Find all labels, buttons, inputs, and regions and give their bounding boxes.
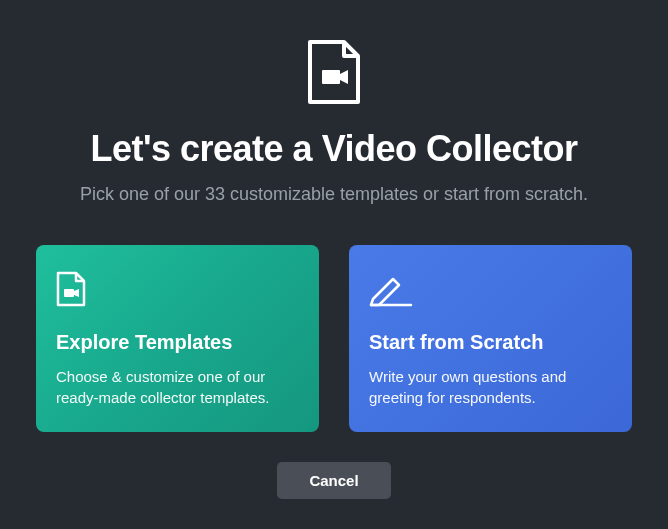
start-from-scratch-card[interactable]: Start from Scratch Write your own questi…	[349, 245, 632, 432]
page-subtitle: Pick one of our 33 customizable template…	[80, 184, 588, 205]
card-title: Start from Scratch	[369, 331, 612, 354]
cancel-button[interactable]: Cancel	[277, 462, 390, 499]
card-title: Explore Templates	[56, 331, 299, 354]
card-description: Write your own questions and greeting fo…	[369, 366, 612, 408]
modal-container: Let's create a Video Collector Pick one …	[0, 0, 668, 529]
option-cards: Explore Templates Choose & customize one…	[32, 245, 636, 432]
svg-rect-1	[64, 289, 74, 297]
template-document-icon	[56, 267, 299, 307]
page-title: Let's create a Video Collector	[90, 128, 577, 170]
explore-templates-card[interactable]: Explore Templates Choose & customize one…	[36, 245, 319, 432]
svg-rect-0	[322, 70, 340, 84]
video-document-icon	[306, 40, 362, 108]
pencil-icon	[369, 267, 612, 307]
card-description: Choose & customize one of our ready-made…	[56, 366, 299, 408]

☆ ☆ ☆

Reproduce all of the material exactly, apart from the pictures.

Response to this exercise:
Find all labels, buttons, inputs, and regions and give their bounding boxes.
start-from-scratch-card[interactable]: Start from Scratch Write your own questi…	[349, 245, 632, 432]
page-subtitle: Pick one of our 33 customizable template…	[80, 184, 588, 205]
card-title: Start from Scratch	[369, 331, 612, 354]
cancel-button[interactable]: Cancel	[277, 462, 390, 499]
card-title: Explore Templates	[56, 331, 299, 354]
card-description: Write your own questions and greeting fo…	[369, 366, 612, 408]
modal-container: Let's create a Video Collector Pick one …	[0, 0, 668, 529]
option-cards: Explore Templates Choose & customize one…	[32, 245, 636, 432]
svg-rect-1	[64, 289, 74, 297]
template-document-icon	[56, 267, 299, 307]
page-title: Let's create a Video Collector	[90, 128, 577, 170]
explore-templates-card[interactable]: Explore Templates Choose & customize one…	[36, 245, 319, 432]
svg-rect-0	[322, 70, 340, 84]
video-document-icon	[306, 40, 362, 108]
pencil-icon	[369, 267, 612, 307]
card-description: Choose & customize one of our ready-made…	[56, 366, 299, 408]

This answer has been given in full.